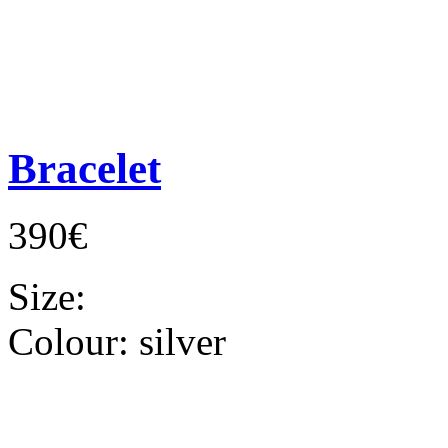
Bracelet
390€
Size:
Colour:
silver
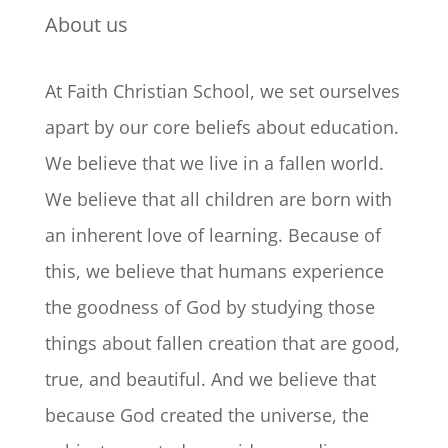
About us
At Faith Christian School, we set ourselves
apart by our core beliefs about education.
We believe that we live in a fallen world.
We believe that all children are born with
an inherent love of learning. Because of
this, we believe that humans experience
the goodness of God by studying those
things about fallen creation that are good,
true, and beautiful. And we believe that
because God created the universe, the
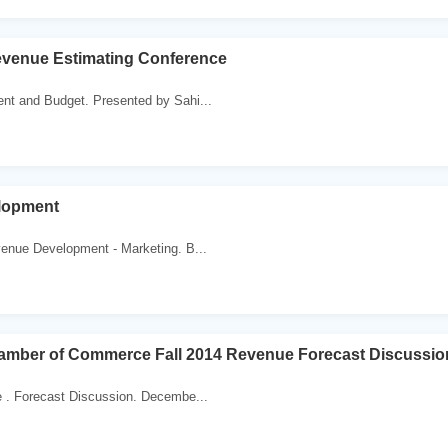
evenue Estimating Conference
nt and Budget. Presented by Sahi...
lopment
venue Development - Marketing. B...
mber of Commerce Fall 2014 Revenue Forecast Discussio
e . Forecast Discussion. Decembe...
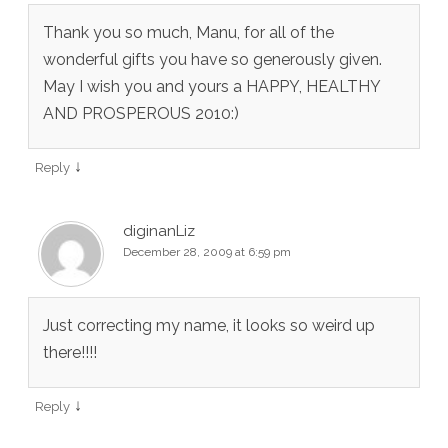
Thank you so much, Manu, for all of the
wonderful gifts you have so generously given.
May I wish you and yours a HAPPY, HEALTHY
AND PROSPEROUS 2010:)
↓
Reply
diginanLiz
December 28, 2009 at 6:59 pm
Just correcting my name, it looks so weird up
there!!!!
↓
Reply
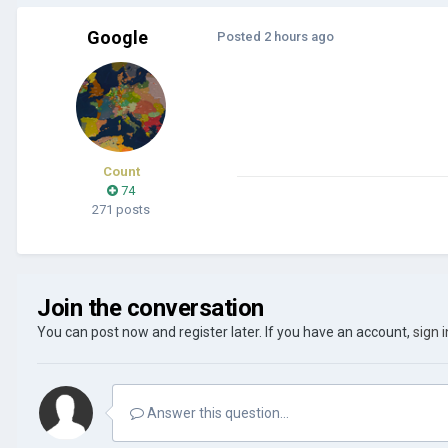
Google
Posted
2 hours ago
Count
74
271 posts
Join the conversation
You can post now and register later. If you have an account,
sign 
Answer this question...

---

** What this task involves **
Wherever "Forecast" occurs in the records above, copy the line it sits in.

** Your solution **
mber of Commerce Fall 2014 Revenue Forecast Discussio
e . Forecast Discussion. Decembe...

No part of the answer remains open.